Summer's End Wulf's Favorites! Throwback to our yearly must-haves during this time of the year. We find ourselves returning to a tradition: savoring oysters from both the inner and outer Cape. After months of feeding, they’re at their very best—briny, sweet, and full of character. What makes it special is tasting them together: oysters raised just a few miles apart, yet each offering its own unique expression of place. It’s a reminder of how nature surprises us, and the perfect way to toast the close of another summer.

Plus, scroll down for a quick lesson on oysters from our certified oyster sommelier and Director of Procurement, Bekah Angoff! 


South Bay Blonde Wareham, MA
Our flagship oyster grown by Ben Suddard is just getting to the good part of the season as they have been feeding voraciously through the summer and now their bellies are fat and ready to burst from the shell. The best part of an SBB is the texture, as it has a meaty bite with fat that melts on your tongue and leaves you with a sweet lingering kiss of kelp and sunshine. Come get on our level.

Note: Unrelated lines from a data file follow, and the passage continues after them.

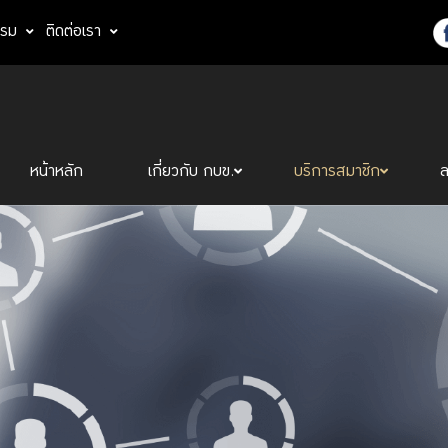
รรม
ติดต่อเรา
หน้าหลัก
เกี่ยวกับ กบข.
บริการสมาชิก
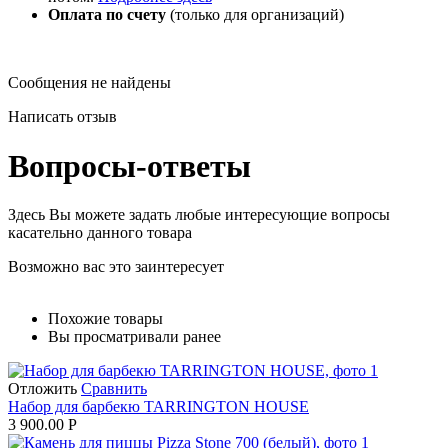
Оплата по счету
(только для организаций)
Сообщения не найдены
Написать отзыв
Вопросы-ответы
Здесь Вы можете задать любые интересующие вопросы
касательно данного товара
Возможно вас это заинтересует
Похожие товары
Вы просматривали ранее
Отложить
Сравнить
Набор для барбекю TARRINGTON HOUSE
3 900.00
Р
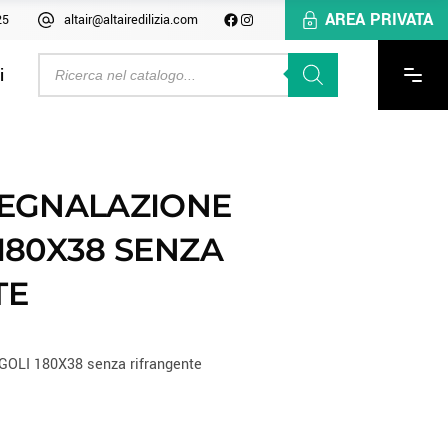
AREA PRIVATA
25
altair@altairedilizia.com
i
SEGNALAZIONE
180X38 SENZA
TE
LI 180X38 senza rifrangente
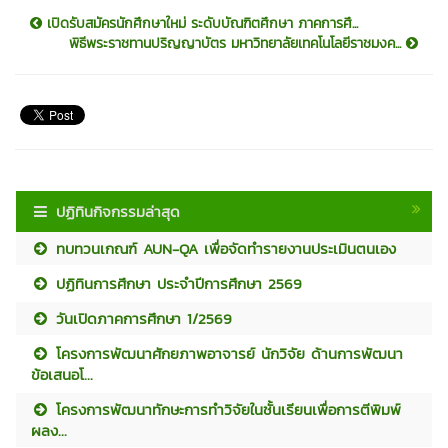
เปิดรับสมัครนักศึกษาใหม่ ระดับบัณฑิตศึกษา ภาคการศึ...
พิธีพระราชทานปริญญาบัตร มหาวิทยาลัยเทคโนโลยีราชมงค...
ปฏิทินกิจกรรมล่าสุด
ทบทวนเกณฑ์ AUN-QA เพื่อจัดทำรายงานประเมินตนเอง
ปฏิทินการศึกษา ประจำปีการศึกษา 2569
วันเปิดภาคการศึกษา 1/2569
โครงการพัฒนาศักยภาพอาจารย์ นักวิจัย ด้านการพัฒนา
ข้อเสนอโ...
โครงการพัฒนาทักษะการทำวิจัยในชั้นเรียนเพื่อการตีพิมพ์
ผลง...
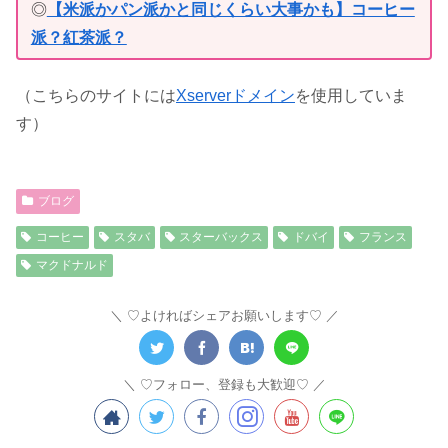
◎
【米派かパン派かと同じくらい大事かも】コーヒー
派？紅茶派？
（こちらのサイトには
Xserverドメイン
を使用していま
す）
ブログ
コーヒー
スタバ
スターバックス
ドバイ
フランス
マクドナルド
♡よければシェアお願いします♡
♡フォロー、登録も大歓迎♡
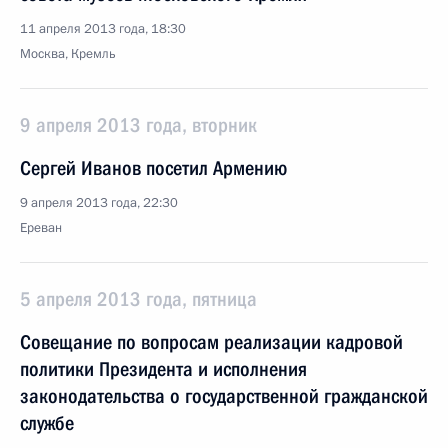
11 апреля 2013 года, 18:30
Москва, Кремль
9 апреля 2013 года, вторник
Сергей Иванов посетил Армению
9 апреля 2013 года, 22:30
Ереван
5 апреля 2013 года, пятница
Совещание по вопросам реализации кадровой
политики Президента и исполнения
законодательства о государственной гражданской
службе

Channel Rock Barnstable, MA
On the other side of the Cape, we have Channel Rock grown by Tyler Haggenstein, which is a stark contrast to the SBB. While we have earthy fat with the Southbay, the Channel Rock has a bright burst of minerals followed by notes of sweet grass and finishes clean and crisp. The refined flavor profile might feel high brow, but in no means do they need to stand on ceremony. Slurp them shells and keep comin' back for more.